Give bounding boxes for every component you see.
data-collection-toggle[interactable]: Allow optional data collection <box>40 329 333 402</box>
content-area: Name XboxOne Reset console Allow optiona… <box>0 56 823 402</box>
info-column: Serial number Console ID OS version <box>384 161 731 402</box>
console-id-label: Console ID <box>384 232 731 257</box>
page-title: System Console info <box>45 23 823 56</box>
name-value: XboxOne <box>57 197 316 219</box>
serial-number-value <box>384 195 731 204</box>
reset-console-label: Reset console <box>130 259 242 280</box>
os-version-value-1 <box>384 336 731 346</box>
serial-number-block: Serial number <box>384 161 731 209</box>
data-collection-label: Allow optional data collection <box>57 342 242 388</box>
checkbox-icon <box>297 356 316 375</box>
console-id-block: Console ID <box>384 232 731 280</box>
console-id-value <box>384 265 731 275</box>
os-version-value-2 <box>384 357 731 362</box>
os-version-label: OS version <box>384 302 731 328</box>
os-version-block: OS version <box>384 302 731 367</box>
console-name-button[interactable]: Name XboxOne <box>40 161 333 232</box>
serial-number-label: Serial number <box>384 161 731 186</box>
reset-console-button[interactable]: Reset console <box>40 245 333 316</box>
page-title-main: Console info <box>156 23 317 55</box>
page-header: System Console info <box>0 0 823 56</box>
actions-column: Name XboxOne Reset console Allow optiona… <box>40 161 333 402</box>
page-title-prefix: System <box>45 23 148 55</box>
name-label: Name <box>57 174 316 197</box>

- **THE PROBLEM**
Output every entry exactly.

- **REPLY TO THE TASK**
Give bounding boxes for every component you see.
data-collection-toggle[interactable]: Allow optional data collection <box>40 329 333 402</box>
content-area: Name XboxOne Reset console Allow optiona… <box>0 56 823 402</box>
info-column: Serial number Console ID OS version <box>384 161 731 402</box>
console-id-label: Console ID <box>384 232 731 257</box>
page-title: System Console info <box>45 23 823 56</box>
name-value: XboxOne <box>57 197 316 219</box>
serial-number-value <box>384 195 731 204</box>
reset-console-label: Reset console <box>130 259 242 280</box>
os-version-value-1 <box>384 336 731 346</box>
serial-number-block: Serial number <box>384 161 731 209</box>
data-collection-label: Allow optional data collection <box>57 342 242 388</box>
checkbox-icon <box>297 356 316 375</box>
console-id-block: Console ID <box>384 232 731 280</box>
console-id-value <box>384 265 731 275</box>
os-version-value-2 <box>384 357 731 362</box>
os-version-label: OS version <box>384 302 731 328</box>
os-version-block: OS version <box>384 302 731 367</box>
console-name-button[interactable]: Name XboxOne <box>40 161 333 232</box>
serial-number-label: Serial number <box>384 161 731 186</box>
reset-console-button[interactable]: Reset console <box>40 245 333 316</box>
page-title-main: Console info <box>156 23 317 55</box>
page-header: System Console info <box>0 0 823 56</box>
actions-column: Name XboxOne Reset console Allow optiona… <box>40 161 333 402</box>
page-title-prefix: System <box>45 23 148 55</box>
name-label: Name <box>57 174 316 197</box>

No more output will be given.